Forum: Carrara


Subject: Lights

Fremmen opened this issue on Jul 17, 2005 ยท 20 posts


nomuse posted Tue, 19 July 2005 at 2:26 PM

"Constraints of gravity." Heh. Yah, there are so many tricks I can do in 3d that I wish for in my regular job lighting the stage for live theater. The biggest being that 3d lights aren't visible. Not only don't you have to hang them, or run power to them, but you can put them right in sightlines, even right in front of the camera, and no-one will see them. Another lovely cheat is fall-off. I've used spotlights several times of late to punch up an important element in the scene...and with a couple test renders you can tweak the fall-off to where the light just hits the target then stops, magically, in the air before it would cast an ugly shadow on the wall. Most of my scenes are three-point, plus practicals, and often a rim light and some specials. The way I usually set it up, is first I determine what will be the strongest and most dramatic light in the scene; moonlight from behind, a light through a window, a glowing gem at the center, whatever.

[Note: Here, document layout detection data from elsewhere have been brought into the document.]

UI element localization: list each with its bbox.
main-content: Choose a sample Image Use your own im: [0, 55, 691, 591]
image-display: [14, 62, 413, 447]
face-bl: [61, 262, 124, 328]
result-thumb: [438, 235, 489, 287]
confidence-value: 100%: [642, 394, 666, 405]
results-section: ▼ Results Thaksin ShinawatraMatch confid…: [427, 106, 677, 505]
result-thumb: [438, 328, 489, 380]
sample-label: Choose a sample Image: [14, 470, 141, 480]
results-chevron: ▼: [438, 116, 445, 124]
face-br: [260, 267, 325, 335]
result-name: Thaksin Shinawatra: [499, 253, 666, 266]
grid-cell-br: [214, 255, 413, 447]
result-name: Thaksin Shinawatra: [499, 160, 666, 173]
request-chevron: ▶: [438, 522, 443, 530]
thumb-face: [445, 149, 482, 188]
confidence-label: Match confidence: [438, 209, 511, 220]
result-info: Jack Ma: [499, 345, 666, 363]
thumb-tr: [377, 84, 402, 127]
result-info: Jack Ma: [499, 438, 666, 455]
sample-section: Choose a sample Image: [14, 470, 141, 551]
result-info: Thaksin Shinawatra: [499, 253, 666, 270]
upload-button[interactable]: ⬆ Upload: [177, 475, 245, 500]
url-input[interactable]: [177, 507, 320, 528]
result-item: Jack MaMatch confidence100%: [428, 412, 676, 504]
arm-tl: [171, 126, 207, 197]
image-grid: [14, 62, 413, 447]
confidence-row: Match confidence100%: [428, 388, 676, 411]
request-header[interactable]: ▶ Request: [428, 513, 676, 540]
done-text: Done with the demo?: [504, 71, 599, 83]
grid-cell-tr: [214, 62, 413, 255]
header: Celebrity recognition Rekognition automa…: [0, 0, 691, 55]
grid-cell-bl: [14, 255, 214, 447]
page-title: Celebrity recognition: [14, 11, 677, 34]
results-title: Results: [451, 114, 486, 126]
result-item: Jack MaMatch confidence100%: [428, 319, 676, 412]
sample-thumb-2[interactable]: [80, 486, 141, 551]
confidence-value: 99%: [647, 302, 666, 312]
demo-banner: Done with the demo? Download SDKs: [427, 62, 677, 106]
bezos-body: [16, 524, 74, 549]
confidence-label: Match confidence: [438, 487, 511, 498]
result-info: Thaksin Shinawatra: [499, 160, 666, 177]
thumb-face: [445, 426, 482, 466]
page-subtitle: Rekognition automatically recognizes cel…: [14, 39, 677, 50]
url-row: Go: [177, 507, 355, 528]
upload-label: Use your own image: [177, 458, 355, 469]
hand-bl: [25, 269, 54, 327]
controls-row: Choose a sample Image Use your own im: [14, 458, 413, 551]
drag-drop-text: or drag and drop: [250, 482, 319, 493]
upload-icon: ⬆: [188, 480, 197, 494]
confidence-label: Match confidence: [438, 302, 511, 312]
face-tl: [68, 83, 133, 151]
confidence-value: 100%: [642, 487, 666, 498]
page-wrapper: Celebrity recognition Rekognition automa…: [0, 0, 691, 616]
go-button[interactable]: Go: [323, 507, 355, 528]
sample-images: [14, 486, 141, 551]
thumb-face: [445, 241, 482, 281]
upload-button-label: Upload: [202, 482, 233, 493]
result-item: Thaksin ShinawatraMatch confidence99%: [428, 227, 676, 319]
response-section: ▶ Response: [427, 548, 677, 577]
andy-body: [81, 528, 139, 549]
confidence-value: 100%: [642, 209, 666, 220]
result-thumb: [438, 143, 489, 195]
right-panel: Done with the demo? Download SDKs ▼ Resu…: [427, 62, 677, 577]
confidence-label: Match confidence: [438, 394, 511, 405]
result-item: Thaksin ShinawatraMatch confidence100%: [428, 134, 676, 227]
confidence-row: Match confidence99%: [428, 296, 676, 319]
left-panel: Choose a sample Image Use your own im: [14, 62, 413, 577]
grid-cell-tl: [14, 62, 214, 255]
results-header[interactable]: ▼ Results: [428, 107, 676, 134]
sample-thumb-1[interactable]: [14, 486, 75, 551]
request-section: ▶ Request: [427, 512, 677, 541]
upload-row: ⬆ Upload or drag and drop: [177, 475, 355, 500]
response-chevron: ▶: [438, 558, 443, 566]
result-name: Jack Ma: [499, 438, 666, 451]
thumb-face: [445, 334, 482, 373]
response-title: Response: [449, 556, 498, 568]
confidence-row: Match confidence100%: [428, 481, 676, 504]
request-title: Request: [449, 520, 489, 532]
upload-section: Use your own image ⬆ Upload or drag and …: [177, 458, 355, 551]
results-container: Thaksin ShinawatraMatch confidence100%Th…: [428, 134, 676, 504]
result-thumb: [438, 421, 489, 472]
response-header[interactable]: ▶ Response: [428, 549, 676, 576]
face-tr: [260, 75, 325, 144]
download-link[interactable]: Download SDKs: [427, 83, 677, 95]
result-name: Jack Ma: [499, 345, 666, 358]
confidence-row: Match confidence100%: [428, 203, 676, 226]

I set this light up first, with no other lights, and do several renders until I like the shadows and so forth. Then find the second strongest, usually complementary. If the Key was sunlight, the Base is backfill from the blue sky. If the Key was the direct light of a floor lamp, the Base is the warmer scatter coming back off the floor. Lastly, I plop in a fill; soft shadows or even no shadows, more-or-less from the camera direction, filling in the gaps where the other two lights meet. That's in some neutral color (like a pale lavender), and at a very low level. Carrara gives you the additional tools that any of these three basic lights can be the sky dome, the radiosity-like GI scatter, an HDRI map, a large square with a glow channel, etc. I've done several outdoor pics that were just sky dome, a single distant light, and GI. What I like about three-point thinking (even if the final design ends up being twenty instruments from six directions, which is usual for me in theater), is that it asks you to find the most dramatic way to light, the light that most tells the story and leads the eye, and the light that most enhances the total look of the scene (the time of day, the season, interior or exterior, moody or friendly, chilly or warm...) Sorry. Pre-coffee ramble. And I'm facing a long day of moving real-world lights that weigh thirty pounds each and have lots of hard steel to bark knuckles on.